The Organization of Consumers and Users has launched a warning after the security incidents detected in Basic Fit and Booking, two cases that have left exposed personal data of clients and that can result in attempts of fraud through calls, emails or fake websites.
Millions of affected in the case of Basic Fit
Basic Fit has confirmed an illicit access to its customer database in more than a dozen countries. The incident has a particularly broad scope in España, Francia and Alemania, where those affected exceed 4.5 million people. In Países Bajos, the figure exceeds 200,000 customers.
The company has specified that it does not store identity documents of its partners and that account access passwords have not been compromised. Even so, the data exposure opens the door to possible frauds directed at users.
Among the practices detected in this type of cases are phone calls or emails in which the update of bank details or the verification of personal information is requested, with the objective of obtaining more information from the victim.
Booking detects access to customer data
Booking has also confirmed a security incident that allowed access to full names, email addresses, postal addresses, phone numbers, and booking details. The company has stated that financial information, such as credit card data or bank accounts, has not been accessed.

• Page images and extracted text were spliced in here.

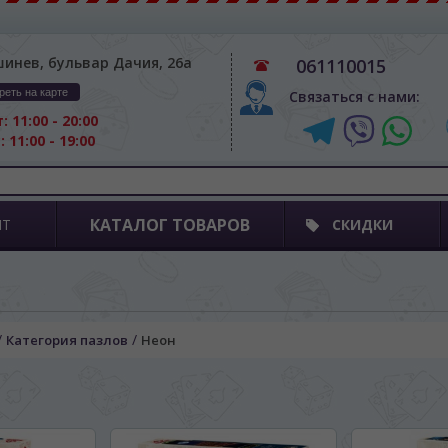
шинев, бульвар Дачия, 26а
061110015
реть на карте
Связаться с нами:
: 11:00 - 20:00
: 11:00 - 19:00
КАТАЛОГ ТОВАРОВ
ПТ
СКИДКИ
/
/
Категория пазлов
Неон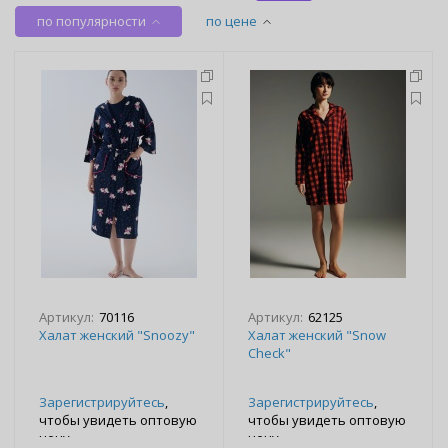
по популярности
по цене
Артикул:
70116
Артикул:
62125
Халат женский "Snoozy"
Халат женский "Snow
Check"
Зарегистрируйтесь
,
Зарегистрируйтесь
,
чтобы увидеть оптовую
чтобы увидеть оптовую
цену
цену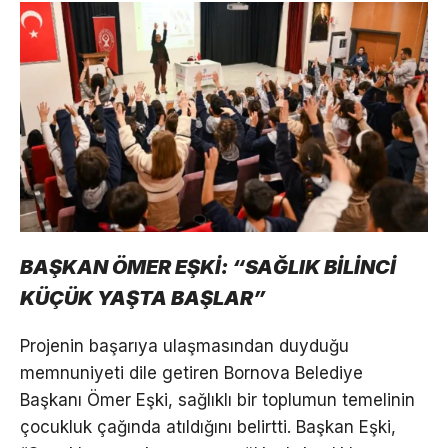
BAŞKAN ÖMER EŞKİ: “SAĞLIK BİLİNCİ
KÜÇÜK YAŞTA BAŞLAR”
Projenin başarıya ulaşmasından duyduğu
memnuniyeti dile getiren Bornova Belediye
Başkanı Ömer Eşki, sağlıklı bir toplumun temelinin
çocukluk çağında atıldığını belirtti. Başkan Eşki,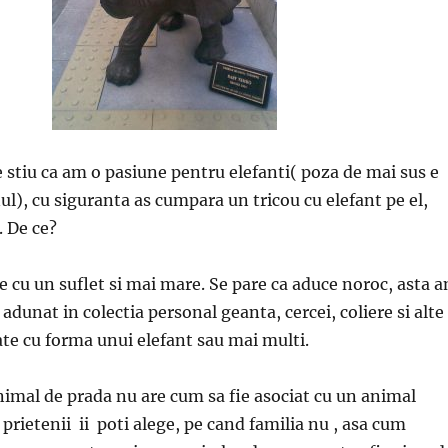
e stiu ca am o pasiune pentru elefanti( poza de mai sus e
ul), cu siguranta as cumpara un tricou cu elefant pe el,
. De ce?
 cu un suflet si mai mare. Se pare ca aduce noroc, asta 
adunat in colectia personal geanta, cercei, coliere si alte
e cu forma unui elefant sau mai multi.
nimal de prada nu are cum sa fie asociat cu un animal
i prietenii ii poti alege, pe cand familia nu , asa cum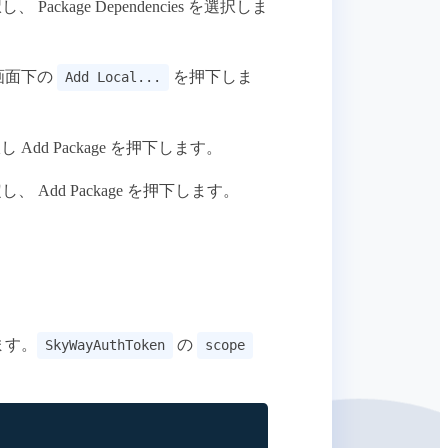
択し、 Package Dependencies を選択しま
画面下の
を押下しま
Add Local...
択し Add Package を押下します。
 を設定し、 Add Package を押下します。
ます。
の
SkyWayAuthToken
scope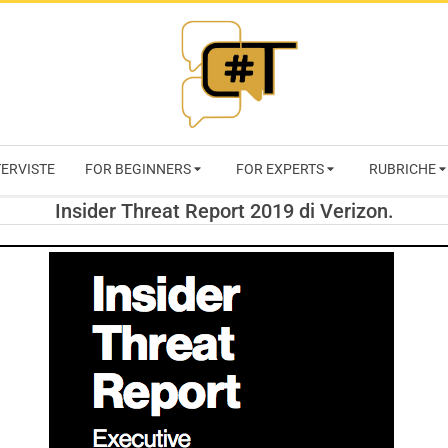
RIVISTA
TERVISTE
FOR BEGINNERS
FOR EXPERTS
RUBRICHE
CYBERSECURI
Insider Threat Report 2019 di Verizon.
TRENDS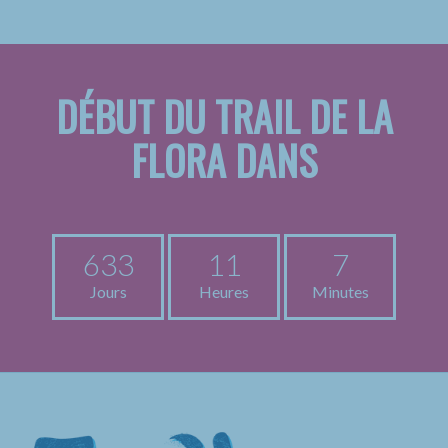
DÉBUT DU TRAIL DE LA
FLORA DANS
633
11
7
Jours
Heures
Minutes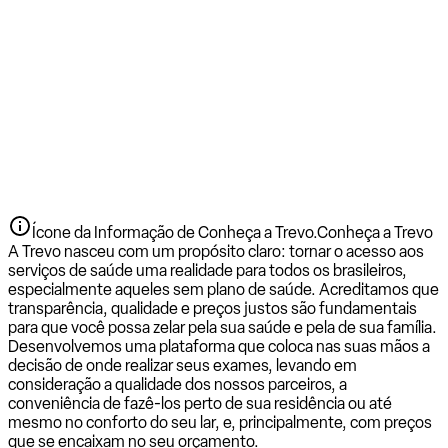
Ícone da Informação de Conheça a Trevo.
Conheça a Trevo
A Trevo nasceu com um propósito claro: tornar o acesso aos
serviços de saúde uma realidade para todos os brasileiros,
especialmente aqueles sem plano de saúde. Acreditamos que
transparência, qualidade e preços justos são fundamentais
para que você possa zelar pela sua saúde e pela de sua família.
Desenvolvemos uma plataforma que coloca nas suas mãos a
decisão de onde realizar seus exames, levando em
consideração a qualidade dos nossos parceiros, a
conveniência de fazê-los perto de sua residência ou até
mesmo no conforto do seu lar, e, principalmente, com preços
que se encaixam no seu orçamento.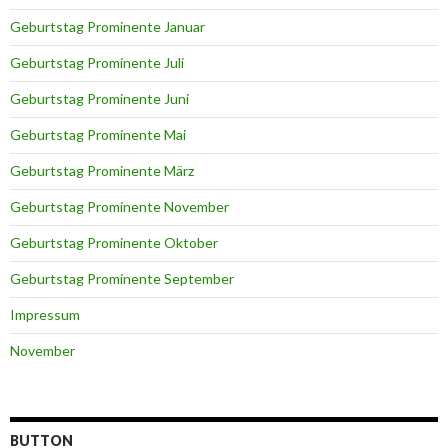
Geburtstag Prominente Januar
Geburtstag Prominente Juli
Geburtstag Prominente Juni
Geburtstag Prominente Mai
Geburtstag Prominente März
Geburtstag Prominente November
Geburtstag Prominente Oktober
Geburtstag Prominente September
Impressum
November
BUTTON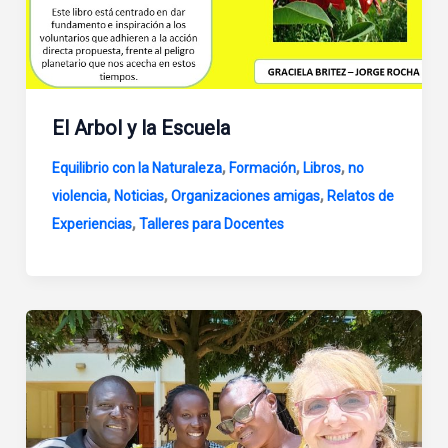
El Arbol y la Escuela
,
,
,
Equilibrio con la Naturaleza
Formación
Libros
no
,
,
,
violencia
Noticias
Organizaciones amigas
Relatos de
,
Experiencias
Talleres para Docentes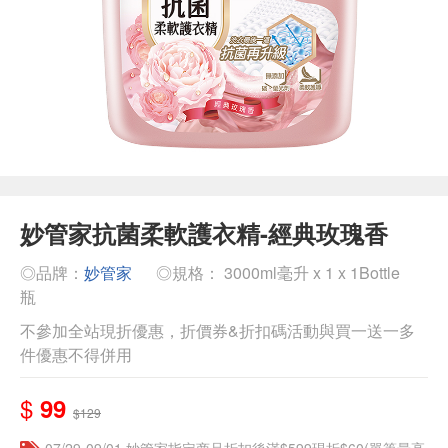
妙管家抗菌柔軟護衣精-經典玫瑰香
◎品牌：
妙管家
◎規格： 3000ml毫升 x 1 x 1Bottle
瓶
不參加全站現折優惠，折價券&折扣碼活動與買一送一多
件優惠不得併用
$
99
$129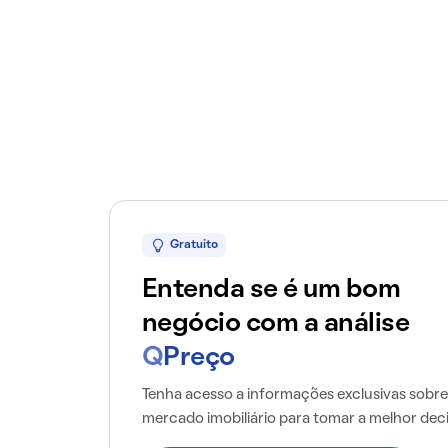
Gratuito
Entenda se é um bom
negócio com a análise
Q
Preço
Tenha acesso a informações exclusivas sobre
mercado imobiliário para tomar a melhor dec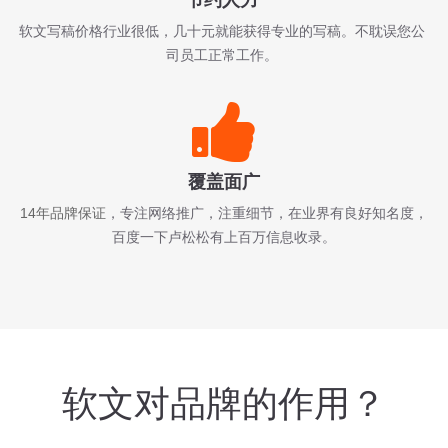
节约人力
软文写稿价格行业很低，几十元就能获得专业的写稿。不耽误您公
司员工正常工作。
覆盖面广
14年品牌保证
，专注网络推广，注重细节，在业界有良好知名度，
百度一下卢松松有上百万信息收录。
软文对品牌的作用？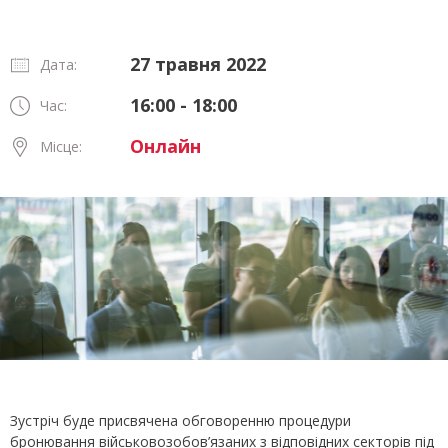
27 травня 2022
Дата:
16:00 - 18:00
Час:
Онлайн
Місце:
Зустріч буде присвячена обговоренню процедури
бронювання військовозобов’язаних з відповідних секторів під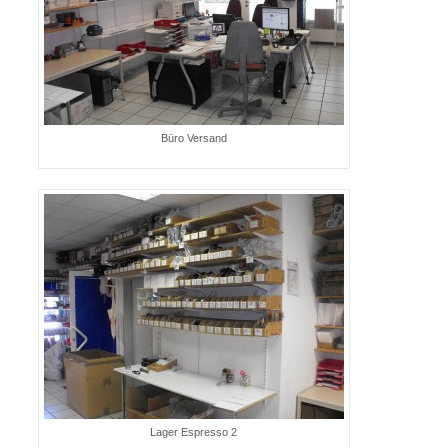
Büro Versand
Lager Espresso 2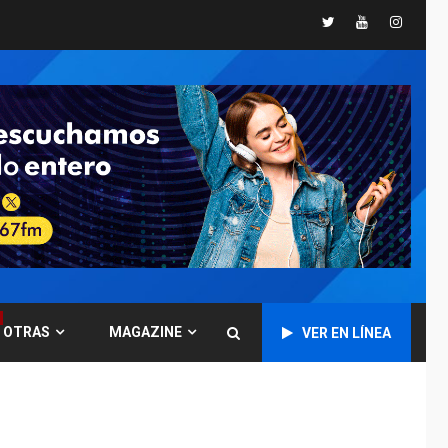
España impone
Twitter
Youtube
Instagr
controles fronterizos
5
a Italia
INTERNACIONALES
TITULARES
ÚLTIMA HORA
Arabia Saudita,
Turquía y Pakistán
firman pacto de
6
defensa
LATINOAMÉRICA Y CARIBE
TITULARES
ÚLTIMA HORA
De la Espriella jura
como nuevo
presidente de
7
OTRAS
MAGAZINE
VER EN LÍNEA
Colombia
ECONOMÍA
TITULARES
ÚLTIMA HORA
Venezuela requiere
US$183.000 millones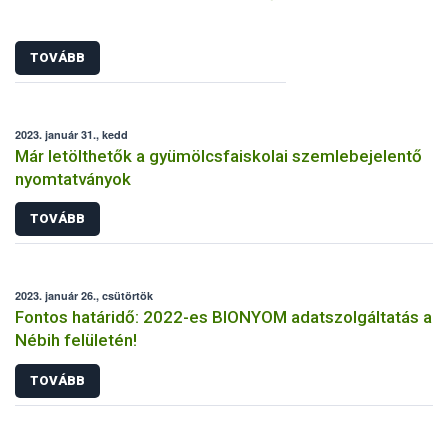
TOVÁBB
2023. január 31., kedd
Már letölthetők a gyümölcsfaiskolai szemlebejelentő
nyomtatványok
TOVÁBB
2023. január 26., csütörtök
Fontos határidő: 2022-es BIONYOM adatszolgáltatás a
Nébih felületén!
TOVÁBB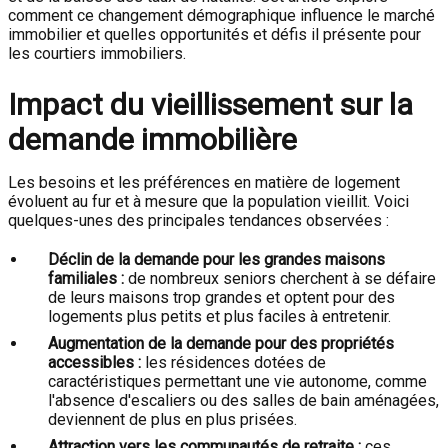
comment ce changement démographique influence le marché
immobilier et quelles opportunités et défis il présente pour
les courtiers immobiliers.
Impact du vieillissement sur la
demande immobilière
Les besoins et les préférences en matière de logement
évoluent au fur et à mesure que la population vieillit. Voici
quelques-unes des principales tendances observées :
Déclin de la demande pour les grandes maisons
familiales :
de nombreux seniors cherchent à se défaire
de leurs maisons trop grandes et optent pour des
logements plus petits et plus faciles à entretenir.
Augmentation de la demande pour des propriétés
accessibles :
les résidences dotées de
caractéristiques permettant une vie autonome, comme
l'absence d'escaliers ou des salles de bain aménagées,
deviennent de plus en plus prisées.
Attraction vers les communautés de retraite :
ces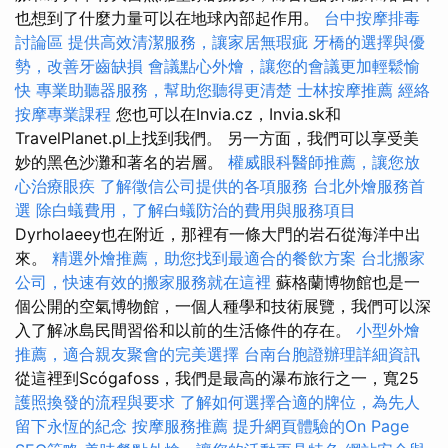
也想到了什麼力量可以在地球內部起作用。
台中按摩排毒
討論區
提供高效清潔服務，讓家居無瑕疵
牙橋的選擇與優
勢，改善牙齒缺損
會議點心外燴，讓您的會議更加輕鬆愉
快
專業助聽器服務，幫助您聽得更清楚
士林按摩推薦
經絡
按摩專業課程
您也可以在Invia.cz，Invia.sk和
TravelPlanet.pl上找到我們。 另一方面，我們可以享受美
妙的黑色沙灘和著名的岩層。
權威眼科醫師推薦，讓您放
心治療眼疾
了解徵信公司提供的各項服務
台北外燴服務首
選
除白蟻費用，了解白蟻防治的費用與服務項目
Dyrholaeey也在附近，那裡有一條大門的岩石從海洋中出
來。
精選外燴推薦，助您找到最適合的餐飲方案
台北搬家
公司，快速有效的搬家服務就在這裡
蘇格蘭博物館也是一
個公開的空氣博物館，一個人種學和技術展覽，我們可以深
入了解冰島民間習俗和以前的生活條件的存在。
小型外燴
推薦，適合親友聚會的完美選擇
台南台胞證辦理詳細資訊
從這裡到Scógafoss，我們是最高的瀑布旅行之一，寬25
護照換發的流程與要求
了解如何選擇合適的牌位，為先人
留下永恆的紀念
按摩服務推薦
提升網頁體驗的On Page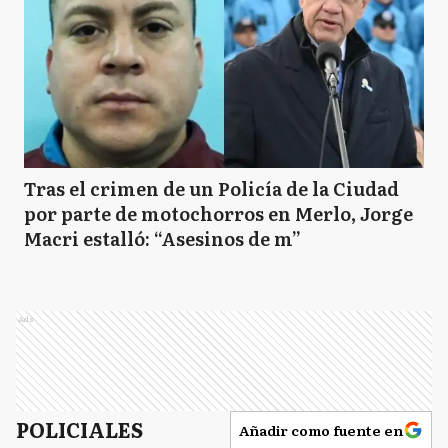
Tras el crimen de un Policía de la Ciudad
por parte de motochorros en Merlo, Jorge
Macri estalló: “Asesinos de m”
Ads
POLICIALES
Añadir como fuente en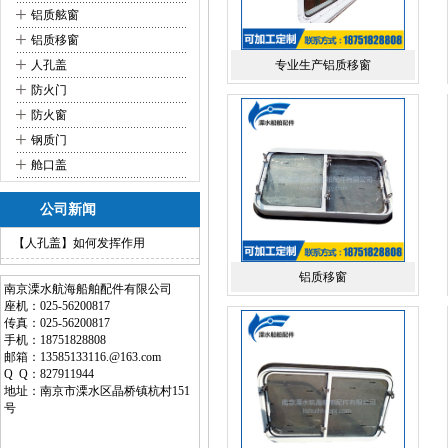
+
铝质舷窗
+
铝质移窗
+
人孔盖
专业生产铝质移窗
+
防火门
+
防火窗
+
钢质门
+
舱口盖
公司新闻
【人孔盖】如何发挥作用
铝质移窗
南京溧水航海船舶配件有限公司
座机：025-56200817
传真：025-56200817
手机：18751828808
邮箱：13585133116.@163.com
Q Q：827911944
地址：南京市溧水区晶桥镇杭村151
号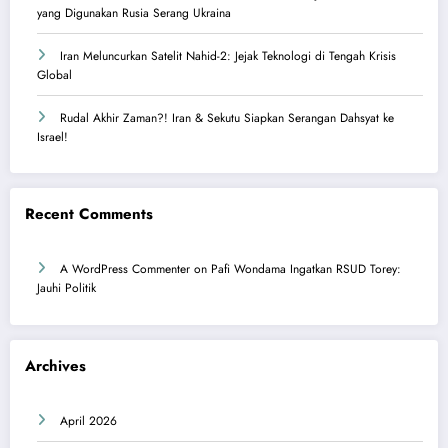
yang Digunakan Rusia Serang Ukraina
Iran Meluncurkan Satelit Nahid-2: Jejak Teknologi di Tengah Krisis
Global
Rudal Akhir Zaman?! Iran & Sekutu Siapkan Serangan Dahsyat ke
Israel!
Recent Comments
A WordPress Commenter
on
Pafi Wondama Ingatkan RSUD Torey:
Jauhi Politik
Archives
April 2026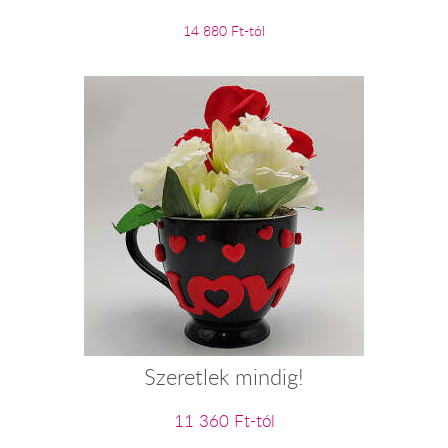
14 880 Ft-tól
Szeretlek mindig!
11 360 Ft-tól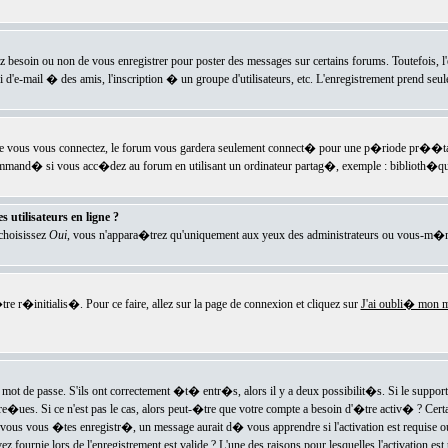
ez besoin ou non de vous enregistrer pour poster des messages sur certains forums. Toutefois,
i d'e-mail � des amis, l'inscription � un groupe d'utilisateurs, etc. L'enregistrement prend seu
e vous vous connectez, le forum vous gardera seulement connect� pour une p�riode pr��tabli
ecommand� si vous acc�dez au forum en utilisant un ordinateur partag�, exemple : biblioth�qu
 utilisateurs en ligne ?
 choisissez
Oui
, vous n'appara�trez qu'uniquement aux yeux des administrateurs ou vous-m�m
re r�initialis�. Pour ce faire, allez sur la page de connexion et cliquez sur
J'ai oubli� mon m
mot de passe. S'ils ont correctement �t� entr�s, alors il y a deux possibilit�s. Si le suppo
 re�ues. Si ce n'est pas le cas, alors peut-�tre que votre compte a besoin d'�tre activ� ? Cer
ous vous �tes enregistr�, un message aurait d� vous apprendre si l'activation est requise ou n
fournie lors de l'enregistrement est valide ? L'une des raisons pour lesquelles l'activation est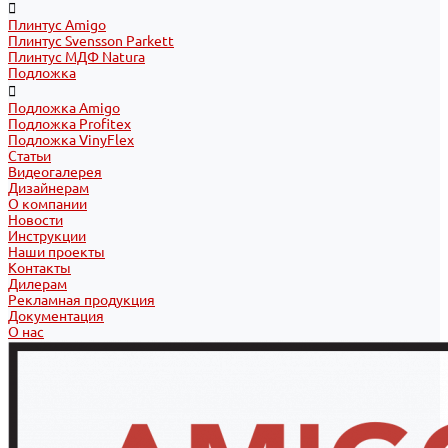
Плинтус Amigo
Плинтус Svensson Parkett
Плинтус МДФ Natura
Подложка
Подложка Amigo
Подложка Profitex
Подложка VinyFlex
Статьи
Видеогалерея
Дизайнерам
О компании
Новости
Инструкции
Наши проекты
Контакты
Дилерам
Рекламная продукция
Документация
О нас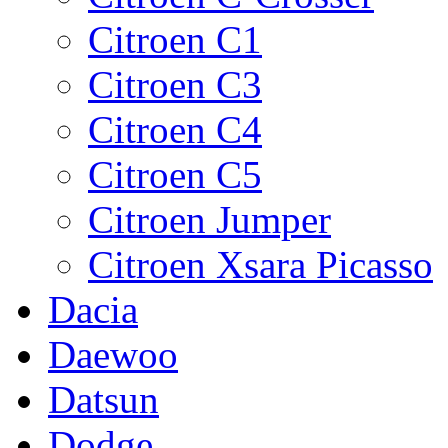
Citroen C1
Citroen C3
Citroen C4
Citroen C5
Citroen Jumper
Citroen Xsаrа Picasso
Dacia
Daewoo
Datsun
Dodge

In this case, the fraud linked to the incident follows a specific pattern. Users may receive communications about alleged payment problems that redirect them to fraudulent websites, designed to capture their data.
Warning against impersonation attempts
The alert focuses on the possibility that third parties may use the obtained information to impersonate the affected companies. Neither Basic Fit nor Booking has a record of access to bank details or passwords, but there is access to sufficient information to personalize scams and make them more credible to customers.
The recommendation is to exercise extreme caution regarding unexpected messages or calls, especially if they include links or requests for personal data. In a context of massive leaks, the first sign of risk usually reaches the user's mobile phone or email.